Thursday, October 9, 2014

Private Parts (1972)



          Before he discovered his gift for high camp while directing bizarre car-race movies for producer Roger Corman in the mid-’70s—and well before he dove headway into psychosexual satire while making outré indie movies in the ’80s—director Paul Bartel made his feature debut with this strange little picture, which is perhaps best described a transgressive homage to Hitchcock. Set primarily at a dingy hotel in downtown Los Angeles, the movie tracks the adventures of a naïve girl from the Midwest who falls into the orbit of several sex-crazed psychos. The movie doesn’t sustain interest, but it does contain some uniquely disturbing images.
          Private Parts opens provocatively, with a young couple interrupting their lovemaking because someone is watching them. The voyeur is Cheryl (Ayn Ruymen), the aforementioned naïve Midwesterner. She moved to L.A. with her worldly gal pal, but their relationship went downhill fast. After the voyeurism incident, Cheryl gets kicked out of the apartment she shares with her friend, so Cheryl looks up her only relative in California. That would be Aunt Martha (Lucille Benson), the creepy proprietor of the King Edward Hotel.
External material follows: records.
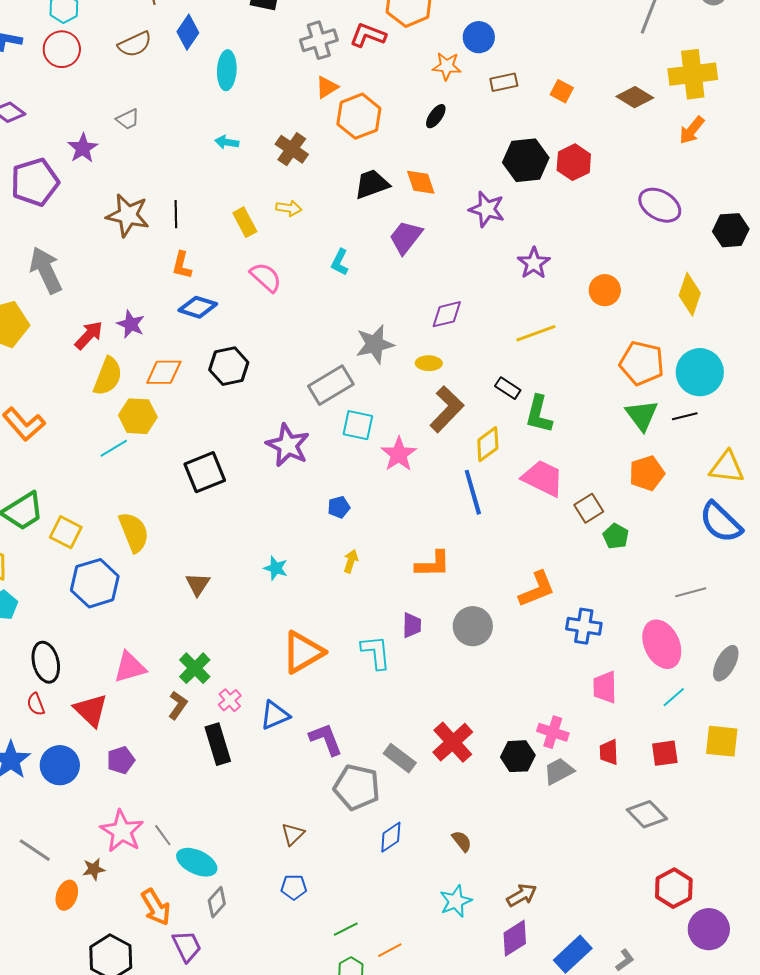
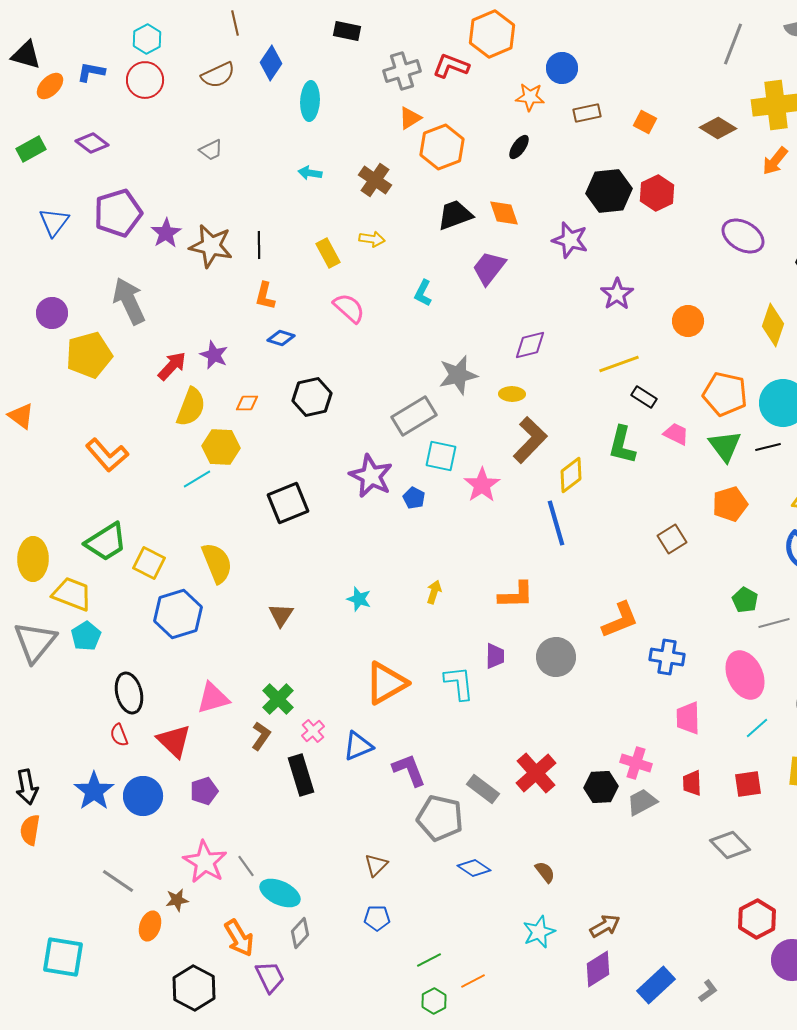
purple star: (83, 148) -> (166, 233), moved
blue diamond: (198, 307) -> (281, 338), size x0.7
orange diamond: (164, 372) -> (247, 403), size x0.6
black rectangle: (508, 388) -> (644, 397), moved
pink trapezoid: (543, 478) -> (676, 434), moved, size x0.6
blue pentagon: (339, 507) -> (414, 498), moved, turned -30
green pentagon: (616, 536) -> (745, 600), moved
blue diamond: (391, 837) -> (474, 868), turned 68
Residents at the hotel include a priest who’s heavy into bondage and leather, a pasty young photographer with unusual nocturnal habits (more on those later), and Aunt Martha’s pet rat.
          This is the sort of stylized movie in which the protagonist ignores obvious clues that she’s entered a loony bin, simply because it’s narratively convenient for her to stay put. In other words, abandon all hope of logic, ye who enter here. For the first 30 minutes or so, Bartel—working from a script by Philip Kearney and Les Rendelstein—mostly generates garden-variety suspense through odd sound effects and vignettes of mysterious people trying to break into Cheryl’s room. There’s also a quick beheading, just to keep things lively. As Private Parts enters its second half, however, Bartel starts to explore genuinely twisted behavior. It’s giving nothing away, plot-wise, to say that the film’s creepiest scene involves the photographer humping a transparent sex doll filled with water, drawing a syringe full of his own blood, and then orgasmically injecting the blood into the sex doll’s crotch so the plasma reddens her interior.
          Private Parts doesn’t contain nearly enough scenes with that level of deviant imagination, but the picture does boast a generally disquieting atmosphere. The main location is suitably decrepit, and composer Hugo Friedhofter does a bang-up job of mimicking the wall-to-wall orchestral textures that Bernard Hermann regularly supplied to Hitchcock. As for the movie’s performances, they’re mostly beside the point, since the actors are cast to type—and, to be frank, playing crazy isn’t the most difficult thing to do. That said, John Ventantonio provides adequate pathos as the photographer, Benson is believably odd, and Ruymen has moments of skittish vulnerability.